Santa Fe New Mexican

Lack of demand kills Airbus’ huge jet

- By Angela Charlton Associated Press

TOULOUSE, France — To passengers, the A380 feels immediatel­y different — spacious, smooth and oddly elegant for a jet so gargantuan. Yet to Airbus, it’s become a burden so supersized that the European manufactur­er is ending its production.

The A380 is simply too big to sell. With funereal faces, Airbus CEO Tom Enders and other executives made a stunning yet long-anticipate­d admission Thursday that it was the wrong product at the wrong time, created to feed a demand for 800seat jets that never materializ­ed.

Less than 14 years after its maiden flight, barely a decade after it started carrying passengers, the A380 is being mothballed.

Just 17 more of the planes will be completed, wrapping up in 2021. Emirates, its last and most loyal customer, said Thursday it’s switching to smaller planes instead.

Distraught fans — even within Airbus’ own ranks — decried the decision. Unions in Britain, Spain and France fear for the 3,500 jobs Airbus says it might threaten.

One of the jetliner’s first test pilots took a more philosophi­cal view. While he’s “feeling a bit sad” about the news, Claude Lelaie says the giant plane will be remembered for pushing the barriers of aviation, like the supersonic Concorde.

“Both made history and allowed progress, technologi­cal progress,” he said from the southern French city of Toulouse, the cradle of Airbus’ worldwide operations. “That’s business — you have to ensure the success of the company.”

This isn’t how things were supposed to pan out for the world’s biggest passenger jet.

Developmen­t talks for the plane began in 2000, meant to be Airbus’ 21st-century answer to rival Boeing’s 1960s-era 747, and one of the most ambitious endeavors in aviation.
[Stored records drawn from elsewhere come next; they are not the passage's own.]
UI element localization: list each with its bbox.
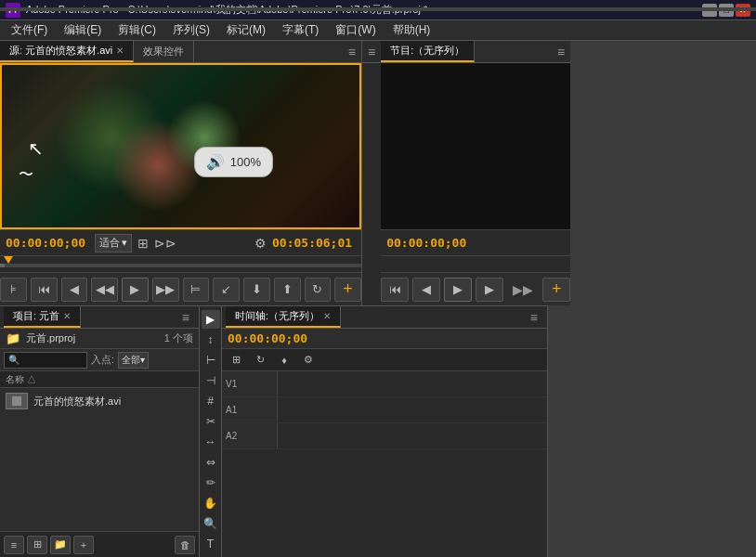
source-tabs: 源: 元首的愤怒素材.avi ✕ 效果控件 ≡ <box>0 41 361 63</box>
tab-program[interactable]: 节目:（无序列） <box>381 41 475 62</box>
tl-link-button[interactable]: ↻ <box>250 352 270 369</box>
project-panel-menu[interactable]: ≡ <box>176 308 195 327</box>
tab-timeline[interactable]: 时间轴:（无序列） ✕ <box>226 306 341 328</box>
menu-clip[interactable]: 剪辑(C) <box>111 20 163 40</box>
program-playbar[interactable] <box>381 255 570 272</box>
track-row-a1: A1 <box>222 397 547 423</box>
project-column-header: 名称 △ <box>0 371 199 388</box>
inpoint-dropdown[interactable]: 全部 ▾ <box>118 352 149 369</box>
main-area: 源: 元首的愤怒素材.avi ✕ 效果控件 ≡ ↖ 〜 <box>0 41 756 557</box>
insert-button[interactable]: ↙ <box>213 278 240 302</box>
source-controls-bar: 00:00:00;00 适合 ▾ ⊞ ⊳⊳ ⚙ 00:05:06;01 <box>0 229 361 255</box>
ripple-edit-tool[interactable]: ⊢ <box>202 351 220 369</box>
export-frame-button[interactable]: ⬆ <box>274 278 301 302</box>
effects-tabs: ≡ <box>362 41 381 63</box>
rewind-button[interactable]: ◀◀ <box>91 278 118 302</box>
pen-tool[interactable]: ✏ <box>202 473 220 492</box>
source-panel-menu[interactable]: ≡ <box>343 43 361 61</box>
source-timecode-duration: 00:05:06;01 <box>272 236 356 250</box>
rate-stretch-tool[interactable]: # <box>202 392 220 410</box>
zoom-tool[interactable]: 🔍 <box>202 514 220 533</box>
menu-bar: 文件(F) 编辑(E) 剪辑(C) 序列(S) 标记(M) 字幕(T) 窗口(W… <box>0 20 756 41</box>
new-item-button[interactable]: + <box>73 536 94 554</box>
hand-tool[interactable]: ✋ <box>202 494 220 512</box>
tab-timeline-close[interactable]: ✕ <box>323 311 331 321</box>
search-icon: 🔍 <box>8 355 20 365</box>
source-playbar[interactable] <box>0 255 361 272</box>
prog-prev-frame-button[interactable]: ◀ <box>412 278 440 302</box>
tab-project-close[interactable]: ✕ <box>63 311 71 321</box>
slide-tool[interactable]: ⇔ <box>202 453 220 472</box>
menu-sequence[interactable]: 序列(S) <box>165 20 217 40</box>
effects-panel: ≡ <box>362 41 381 305</box>
program-panel-menu[interactable]: ≡ <box>552 43 570 61</box>
track-content-a1[interactable] <box>278 397 547 422</box>
track-row-a2: A2 <box>222 423 547 449</box>
source-video-display: ↖ 〜 🔊 100% <box>0 63 361 229</box>
timeline-tracks: V1 A1 A2 <box>222 371 547 557</box>
effects-content <box>362 63 381 305</box>
delete-button[interactable]: 🗑 <box>175 536 195 554</box>
menu-edit[interactable]: 编辑(E) <box>57 20 109 40</box>
tab-source-close[interactable]: ✕ <box>116 45 124 56</box>
menu-marker[interactable]: 标记(M) <box>219 20 273 40</box>
prog-add-button[interactable]: + <box>542 278 570 302</box>
tl-snap-button[interactable]: ⊞ <box>226 352 246 369</box>
item-count: 1 个项 <box>164 331 193 345</box>
prog-play-button[interactable]: ▶ <box>444 278 472 302</box>
tl-settings-button[interactable]: ⚙ <box>298 352 319 369</box>
list-view-button[interactable]: ≡ <box>4 536 24 554</box>
menu-help[interactable]: 帮助(H) <box>385 20 438 40</box>
tab-effects-controls[interactable]: 效果控件 <box>134 41 194 62</box>
track-content-v1[interactable] <box>278 371 547 396</box>
tab-project[interactable]: 项目: 元首 ✕ <box>4 306 81 328</box>
prog-next-frame-button[interactable]: ▶ <box>476 278 503 302</box>
menu-window[interactable]: 窗口(W) <box>328 20 383 40</box>
mark-out-button[interactable]: ⊨ <box>183 278 210 302</box>
selection-tool[interactable]: ▶ <box>202 310 220 329</box>
type-tool[interactable]: T <box>202 535 220 553</box>
timeline-tabs: 时间轴:（无序列） ✕ ≡ <box>222 306 547 329</box>
add-marker-button[interactable]: + <box>334 278 361 302</box>
rolling-edit-tool[interactable]: ⊣ <box>202 371 220 390</box>
media-icon-inner <box>12 396 21 406</box>
safe-margins-icon[interactable]: ⊞ <box>137 236 149 251</box>
mark-in-button[interactable]: ⊧ <box>0 278 27 302</box>
slip-tool[interactable]: ↔ <box>202 433 220 451</box>
prog-more-btn[interactable]: ▶▶ <box>507 280 539 299</box>
search-box[interactable]: 🔍 <box>4 352 87 369</box>
prev-frame-button[interactable]: ◀ <box>61 278 88 302</box>
volume-value: 100% <box>230 155 261 169</box>
effects-panel-menu[interactable]: ≡ <box>362 43 381 61</box>
loop-button[interactable]: ↻ <box>305 278 332 302</box>
program-timeline-bar <box>0 7 756 11</box>
prog-step-back-button[interactable]: ⏮ <box>381 278 409 302</box>
track-select-tool[interactable]: ↕ <box>202 330 220 349</box>
step-back-button[interactable]: ⏮ <box>31 278 58 302</box>
list-item[interactable]: 元首的愤怒素材.avi <box>0 388 199 414</box>
fast-forward-button[interactable]: ▶▶ <box>152 278 179 302</box>
razor-tool[interactable]: ✂ <box>202 412 220 431</box>
menu-title[interactable]: 字幕(T) <box>275 20 326 40</box>
source-monitor: 源: 元首的愤怒素材.avi ✕ 效果控件 ≡ ↖ 〜 <box>0 41 362 305</box>
timeline-panel-menu[interactable]: ≡ <box>525 308 543 327</box>
media-filename: 元首的愤怒素材.avi <box>33 395 121 408</box>
track-row-v1: V1 <box>222 371 547 397</box>
new-bin-button[interactable]: 📁 <box>50 536 71 554</box>
tl-add-tracks-button[interactable]: ♦ <box>274 352 294 369</box>
play-button[interactable]: ▶ <box>122 278 149 302</box>
tab-source[interactable]: 源: 元首的愤怒素材.avi ✕ <box>0 41 134 62</box>
timeline-progress <box>0 264 5 267</box>
icon-view-button[interactable]: ⊞ <box>27 536 47 554</box>
program-monitor: 节目:（无序列） ≡ 00:00:00;00 ⏮ ◀ ▶ ▶ ▶▶ + <box>381 41 570 305</box>
fit-dropdown[interactable]: 适合 ▾ <box>95 234 132 253</box>
settings-icon[interactable]: ⚙ <box>254 236 267 251</box>
track-label-a2: A2 <box>222 423 278 448</box>
overwrite-button[interactable]: ⬇ <box>243 278 270 302</box>
source-timecode-current: 00:00:00;00 <box>6 236 89 250</box>
track-content-a2[interactable] <box>278 423 547 448</box>
volume-popup: 🔊 100% <box>194 147 273 177</box>
output-icon[interactable]: ⊳⊳ <box>154 236 176 251</box>
menu-file[interactable]: 文件(F) <box>4 20 55 40</box>
playhead-triangle <box>4 256 13 264</box>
Its Rolls Royce engines were quieter than ever, far out on the extra-long wings. Carbon-fiber technology was used for the body to make it lighter and easier to maneuver. Its double-decker constructi­on allowed room for bars, duty-free shops and even showers.
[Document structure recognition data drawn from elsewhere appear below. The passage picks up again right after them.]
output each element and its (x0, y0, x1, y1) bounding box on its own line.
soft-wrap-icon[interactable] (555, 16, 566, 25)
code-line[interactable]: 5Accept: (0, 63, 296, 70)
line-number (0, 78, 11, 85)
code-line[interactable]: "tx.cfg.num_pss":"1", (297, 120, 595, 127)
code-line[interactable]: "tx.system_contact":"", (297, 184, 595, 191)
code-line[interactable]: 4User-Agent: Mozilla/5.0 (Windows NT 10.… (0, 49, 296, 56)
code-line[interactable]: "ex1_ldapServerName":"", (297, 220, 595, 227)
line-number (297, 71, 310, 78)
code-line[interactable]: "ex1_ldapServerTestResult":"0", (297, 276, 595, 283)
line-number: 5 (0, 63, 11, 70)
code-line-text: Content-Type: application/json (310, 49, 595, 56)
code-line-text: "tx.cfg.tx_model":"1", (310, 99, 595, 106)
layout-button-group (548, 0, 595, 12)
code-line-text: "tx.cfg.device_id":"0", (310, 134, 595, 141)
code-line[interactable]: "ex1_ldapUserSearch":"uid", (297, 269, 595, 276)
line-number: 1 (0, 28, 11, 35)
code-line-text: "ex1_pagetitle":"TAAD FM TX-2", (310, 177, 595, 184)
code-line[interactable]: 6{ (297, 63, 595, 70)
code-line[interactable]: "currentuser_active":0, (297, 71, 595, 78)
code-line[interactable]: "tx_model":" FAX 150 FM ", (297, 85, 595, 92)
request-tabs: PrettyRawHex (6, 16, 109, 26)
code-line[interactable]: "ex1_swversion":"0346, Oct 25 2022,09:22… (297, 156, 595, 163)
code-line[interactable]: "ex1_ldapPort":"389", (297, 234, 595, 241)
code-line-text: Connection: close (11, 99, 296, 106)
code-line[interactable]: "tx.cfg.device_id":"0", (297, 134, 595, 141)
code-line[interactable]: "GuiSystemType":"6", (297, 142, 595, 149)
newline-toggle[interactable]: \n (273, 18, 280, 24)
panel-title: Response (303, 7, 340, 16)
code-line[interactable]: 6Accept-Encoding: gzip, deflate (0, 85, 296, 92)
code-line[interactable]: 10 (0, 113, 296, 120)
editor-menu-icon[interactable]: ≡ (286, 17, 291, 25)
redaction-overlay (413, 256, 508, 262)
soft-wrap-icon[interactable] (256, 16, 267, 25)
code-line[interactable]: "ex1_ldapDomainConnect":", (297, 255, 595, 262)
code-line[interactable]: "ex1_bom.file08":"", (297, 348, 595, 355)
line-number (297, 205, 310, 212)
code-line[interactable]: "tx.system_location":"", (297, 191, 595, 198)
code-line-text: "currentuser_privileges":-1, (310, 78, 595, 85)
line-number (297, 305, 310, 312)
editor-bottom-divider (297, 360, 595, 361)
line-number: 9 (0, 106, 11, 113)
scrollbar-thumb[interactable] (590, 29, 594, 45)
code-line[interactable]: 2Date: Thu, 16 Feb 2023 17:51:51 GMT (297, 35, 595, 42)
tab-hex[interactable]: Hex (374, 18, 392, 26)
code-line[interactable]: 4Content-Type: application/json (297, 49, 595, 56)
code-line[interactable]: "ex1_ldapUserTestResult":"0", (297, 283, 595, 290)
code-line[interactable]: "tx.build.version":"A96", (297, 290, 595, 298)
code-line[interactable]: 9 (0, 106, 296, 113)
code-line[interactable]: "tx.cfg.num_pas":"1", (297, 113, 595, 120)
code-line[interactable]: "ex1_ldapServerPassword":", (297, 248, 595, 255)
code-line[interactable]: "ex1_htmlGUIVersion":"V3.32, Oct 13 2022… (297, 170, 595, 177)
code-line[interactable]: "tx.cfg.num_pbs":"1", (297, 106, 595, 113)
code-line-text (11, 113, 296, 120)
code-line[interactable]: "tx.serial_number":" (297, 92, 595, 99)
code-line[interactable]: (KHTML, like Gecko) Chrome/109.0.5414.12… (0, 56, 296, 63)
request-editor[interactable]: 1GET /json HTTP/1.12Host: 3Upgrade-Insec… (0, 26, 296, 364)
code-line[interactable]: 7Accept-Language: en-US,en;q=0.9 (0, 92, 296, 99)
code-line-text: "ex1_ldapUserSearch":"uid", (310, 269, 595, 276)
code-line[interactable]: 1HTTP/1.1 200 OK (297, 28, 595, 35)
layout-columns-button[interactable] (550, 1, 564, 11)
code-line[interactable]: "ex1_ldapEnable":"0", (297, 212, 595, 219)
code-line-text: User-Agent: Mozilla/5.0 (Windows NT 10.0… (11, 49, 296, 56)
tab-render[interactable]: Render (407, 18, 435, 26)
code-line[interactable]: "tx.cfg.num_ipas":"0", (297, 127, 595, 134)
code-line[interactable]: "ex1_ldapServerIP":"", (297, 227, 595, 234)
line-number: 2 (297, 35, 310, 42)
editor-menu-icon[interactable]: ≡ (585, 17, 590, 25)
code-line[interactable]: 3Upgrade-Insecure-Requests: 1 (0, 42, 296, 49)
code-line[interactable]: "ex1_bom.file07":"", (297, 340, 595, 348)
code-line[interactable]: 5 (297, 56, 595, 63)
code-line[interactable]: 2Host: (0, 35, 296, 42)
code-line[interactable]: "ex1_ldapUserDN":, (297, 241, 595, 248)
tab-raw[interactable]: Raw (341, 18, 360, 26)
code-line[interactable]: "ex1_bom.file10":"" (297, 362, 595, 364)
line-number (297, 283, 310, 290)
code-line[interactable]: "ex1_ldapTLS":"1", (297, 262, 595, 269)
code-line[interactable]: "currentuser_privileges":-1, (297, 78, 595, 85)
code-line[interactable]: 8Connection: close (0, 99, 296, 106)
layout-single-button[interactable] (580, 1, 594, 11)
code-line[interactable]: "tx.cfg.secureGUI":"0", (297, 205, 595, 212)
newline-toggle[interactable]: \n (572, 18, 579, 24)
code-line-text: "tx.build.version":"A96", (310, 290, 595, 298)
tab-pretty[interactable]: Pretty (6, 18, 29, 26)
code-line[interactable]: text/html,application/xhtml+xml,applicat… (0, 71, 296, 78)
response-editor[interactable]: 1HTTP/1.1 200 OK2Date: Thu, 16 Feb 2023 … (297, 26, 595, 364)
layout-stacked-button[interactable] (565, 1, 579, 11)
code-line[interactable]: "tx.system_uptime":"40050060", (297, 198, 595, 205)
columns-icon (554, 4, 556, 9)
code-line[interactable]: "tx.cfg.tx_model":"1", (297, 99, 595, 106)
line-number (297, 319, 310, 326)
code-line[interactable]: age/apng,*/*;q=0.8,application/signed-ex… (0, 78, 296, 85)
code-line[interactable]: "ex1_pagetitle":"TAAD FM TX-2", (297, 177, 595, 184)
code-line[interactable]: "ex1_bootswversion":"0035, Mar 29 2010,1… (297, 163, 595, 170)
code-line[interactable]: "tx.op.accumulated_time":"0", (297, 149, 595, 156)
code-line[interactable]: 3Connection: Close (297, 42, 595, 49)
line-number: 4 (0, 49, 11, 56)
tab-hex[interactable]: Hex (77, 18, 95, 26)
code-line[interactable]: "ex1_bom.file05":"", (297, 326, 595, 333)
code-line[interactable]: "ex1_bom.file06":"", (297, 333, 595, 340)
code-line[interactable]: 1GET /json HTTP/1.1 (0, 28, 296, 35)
Lelaie was a co-pilot aboard the maiden flight of the superjumbo in 2005, 101 years after the Wright brothers’ first flight.

Despite its huge size and weight, he called the A380 a “very nice aircraft to fly” — even on special low-speed flights when they deliberate­ly stalled the plane to test its reactions.
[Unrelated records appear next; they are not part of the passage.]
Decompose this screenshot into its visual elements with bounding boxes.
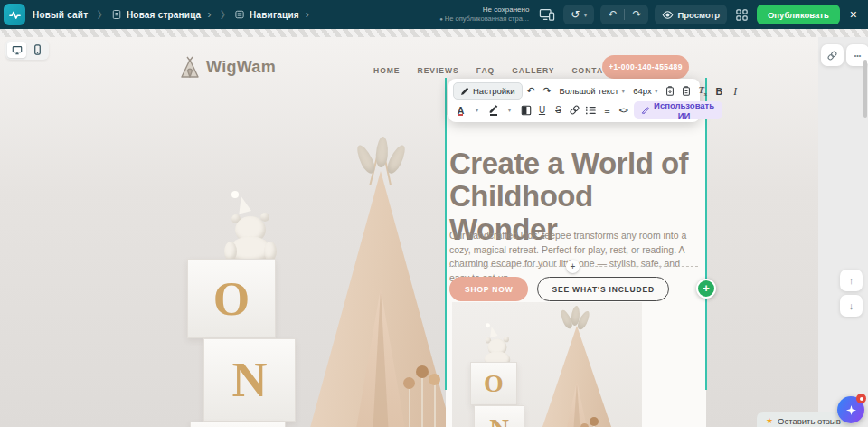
italic-button[interactable]: I <box>728 82 743 100</box>
fill-color-icon <box>521 105 532 116</box>
undo-icon: ↶ <box>608 8 617 21</box>
clear-format-button[interactable]: Tx <box>695 82 711 100</box>
cube-letter: N <box>489 413 509 427</box>
settings-chip[interactable]: Настройки <box>453 82 523 100</box>
add-element-button[interactable]: + <box>566 260 580 273</box>
apps-grid-icon <box>735 8 749 22</box>
breadcrumb-section[interactable]: Навигация › <box>234 8 309 21</box>
move-block-down-button[interactable]: ↓ <box>840 295 863 317</box>
link-button[interactable] <box>567 101 582 119</box>
use-ai-button[interactable]: Использовать ИИ <box>634 101 722 119</box>
publish-button[interactable]: Опубликовать <box>757 5 840 24</box>
font-size-dropdown[interactable]: 64px ▾ <box>629 82 662 100</box>
nav-link-reviews[interactable]: REVIEWS <box>418 66 459 75</box>
text-style-dropdown[interactable]: Большой текст ▾ <box>556 82 629 100</box>
breadcrumb-separator-icon: › <box>95 2 104 27</box>
paste-style-button[interactable] <box>679 82 694 100</box>
caret-down-icon: ▾ <box>475 106 478 114</box>
caret-down-icon: ▾ <box>655 87 658 95</box>
inline-photo[interactable]: O N E <box>452 302 642 427</box>
status-unsaved: Не сохранено <box>439 5 529 14</box>
nav-link-home[interactable]: HOME <box>373 66 401 75</box>
assistant-chat-button[interactable] <box>837 396 864 423</box>
undo-redo-group: ↶ ↷ <box>600 5 648 24</box>
letter-cube: N <box>203 338 296 422</box>
paste-style-icon <box>681 85 692 97</box>
list-icon <box>585 105 597 116</box>
text-color-button[interactable]: A <box>453 101 468 119</box>
highlight-button[interactable] <box>486 101 501 119</box>
apps-button[interactable] <box>733 6 750 24</box>
whats-included-button[interactable]: SEE WHAT'S INCLUDED <box>537 277 668 301</box>
arrow-down-icon: ↓ <box>849 300 854 311</box>
redo-icon: ↷ <box>632 8 641 21</box>
toolbar-row-1: Настройки ↶ ↷ Большой текст ▾ 64px ▾ Tx … <box>453 81 695 100</box>
cta-row: SHOP NOW SEE WHAT'S INCLUDED <box>449 277 669 301</box>
undo-button[interactable]: ↶ <box>600 5 624 24</box>
breadcrumb-page[interactable]: Новая страница › <box>111 8 211 21</box>
history-icon: ↺ <box>571 9 580 20</box>
builder-logo-icon[interactable] <box>4 4 25 25</box>
ellipsis-icon: ••• <box>854 52 861 59</box>
copy-style-button[interactable] <box>663 82 678 100</box>
feedback-label: Оставить отзыв <box>778 416 841 426</box>
nav-link-faq[interactable]: FAQ <box>476 66 495 75</box>
redo-button[interactable]: ↷ <box>625 5 648 24</box>
use-ai-label: Использовать ИИ <box>653 100 715 120</box>
underline-button[interactable]: U <box>534 101 550 119</box>
teepee-feather <box>384 143 409 176</box>
code-button[interactable]: <> <box>616 101 631 119</box>
history-button[interactable]: ↺ ▾ <box>563 5 594 24</box>
highlight-caret[interactable]: ▾ <box>502 101 517 119</box>
cake-pop <box>409 388 410 427</box>
add-block-button[interactable]: + <box>696 279 716 299</box>
letter-cube: N <box>474 405 524 427</box>
site-logo[interactable]: WigWam <box>179 55 276 79</box>
move-block-up-button[interactable]: ↑ <box>840 270 863 291</box>
ai-pen-icon <box>641 105 649 115</box>
copy-style-icon <box>665 85 675 97</box>
canvas-out-of-page-stripes <box>0 29 868 37</box>
devices-preview-button[interactable] <box>537 5 557 24</box>
close-button[interactable]: × <box>846 7 861 22</box>
highlighter-icon <box>488 103 499 117</box>
align-button[interactable]: ≡ <box>599 101 615 119</box>
text-toolbar: Настройки ↶ ↷ Большой текст ▾ 64px ▾ Tx … <box>448 79 700 122</box>
block-selection-border-left <box>445 78 447 390</box>
vertical-scrollbar-thumb[interactable] <box>863 60 867 118</box>
strikethrough-button[interactable]: S <box>551 101 566 119</box>
text-color-caret[interactable]: ▾ <box>469 101 485 119</box>
breadcrumb-site-name[interactable]: Новый сайт <box>33 10 88 20</box>
clear-format-icon: Tx <box>698 84 707 98</box>
letter-cube: O <box>470 362 517 405</box>
breadcrumb-page-name: Новая страница <box>127 10 201 20</box>
nav-link-gallery[interactable]: GALLERY <box>512 66 554 75</box>
desktop-view-button[interactable] <box>7 42 26 58</box>
redo-button[interactable]: ↷ <box>540 82 555 100</box>
caret-down-icon: ▾ <box>583 11 587 19</box>
preview-button[interactable]: Просмотр <box>655 5 727 24</box>
link-icon <box>569 104 580 116</box>
bold-button[interactable]: B <box>712 82 727 100</box>
cake-pop <box>421 377 423 427</box>
shop-now-button[interactable]: SHOP NOW <box>449 277 528 301</box>
redo-icon: ↷ <box>542 85 551 97</box>
page-link-button[interactable] <box>821 44 844 66</box>
list-button[interactable] <box>583 101 599 119</box>
chevron-right-icon: › <box>304 8 309 21</box>
notification-badge <box>856 394 866 403</box>
block-divider: + <box>449 266 698 277</box>
pen-icon <box>460 87 469 96</box>
undo-button[interactable]: ↶ <box>524 82 539 100</box>
mobile-view-button[interactable] <box>28 42 47 58</box>
desktop-icon <box>12 45 23 55</box>
caret-down-icon: ▾ <box>507 106 511 114</box>
block-selection-border-right <box>705 78 707 390</box>
text-style-value: Большой текст <box>560 86 619 96</box>
undo-icon: ↶ <box>526 85 534 97</box>
code-icon: <> <box>619 106 628 115</box>
leave-feedback-button[interactable]: ★ Оставить отзыв <box>757 412 850 427</box>
fill-color-button[interactable] <box>518 101 533 119</box>
devices-icon <box>539 7 555 22</box>
phone-button[interactable]: +1-000-140-455489 <box>602 55 689 79</box>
Then French President Jacques Chirac hailed the plane as “a symbol of what Europeans can do together.” Airbus’ then chief salesman, John Leahy, called it “game-changing” for the industry.

Yet to detractors, the A380 smacked of hubris, a vanity project by managers who saw bigger as better despite an uncertain market for a plane so huge that airports had to modify their runways and gates.